### Description of the task
Tally the lines of the records that contain the string "одного", then give the total and nothing more.

### Exercise input
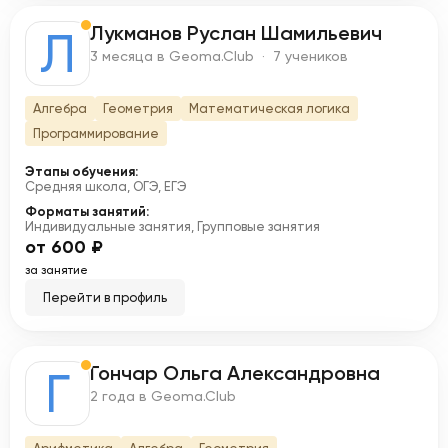
Лукманов Руслан Шамильевич
Л
3 месяца в Geoma.Club · 7 учеников
Алгебра
Геометрия
Математическая логика
Программирование
Этапы обучения:
Средняя школа, ОГЭ, ЕГЭ
Форматы занятий:
Индивидуальные занятия, Групповые занятия
от 600 ₽
за занятие
Перейти в профиль
Гончар Ольга Александровна
Г
2 года в Geoma.Club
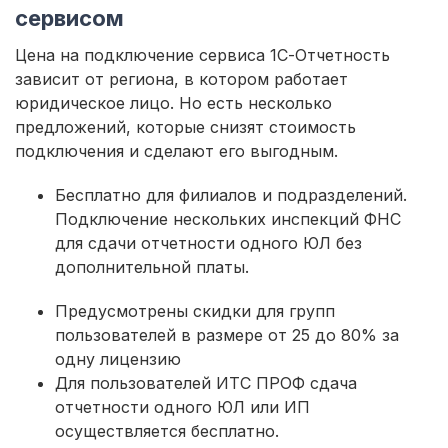
сервисом
Цена на подключение сервиса 1С-Отчетность
зависит от региона, в котором работает
юридическое лицо. Но есть несколько
предложений, которые снизят стоимость
подключения и сделают его выгодным.
Бесплатно для филиалов и подразделений.
Подключение нескольких инспекций ФНС
для сдачи отчетности одного ЮЛ без
дополнительной платы.
Предусмотрены скидки для групп
пользователей в размере от 25 до 80% за
одну лицензию
Для пользователей ИТС ПРОФ сдача
отчетности одного ЮЛ или ИП
осуществляется бесплатно.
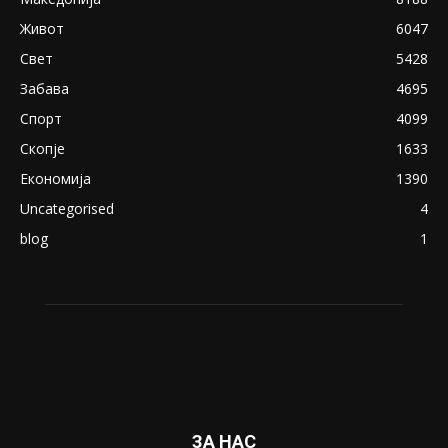
April 24, 2019
18+: Се појавија нови голи фотографии од
Северина
August 21, 2018
ПОПУЛАРНИ КАТЕГОРИИ
Македонија
8188
Живот
6047
Свет
5428
Забава
4695
Спорт
4099
Скопје
1633
Економија
1390
Uncategorised
4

### Solution to this problem
2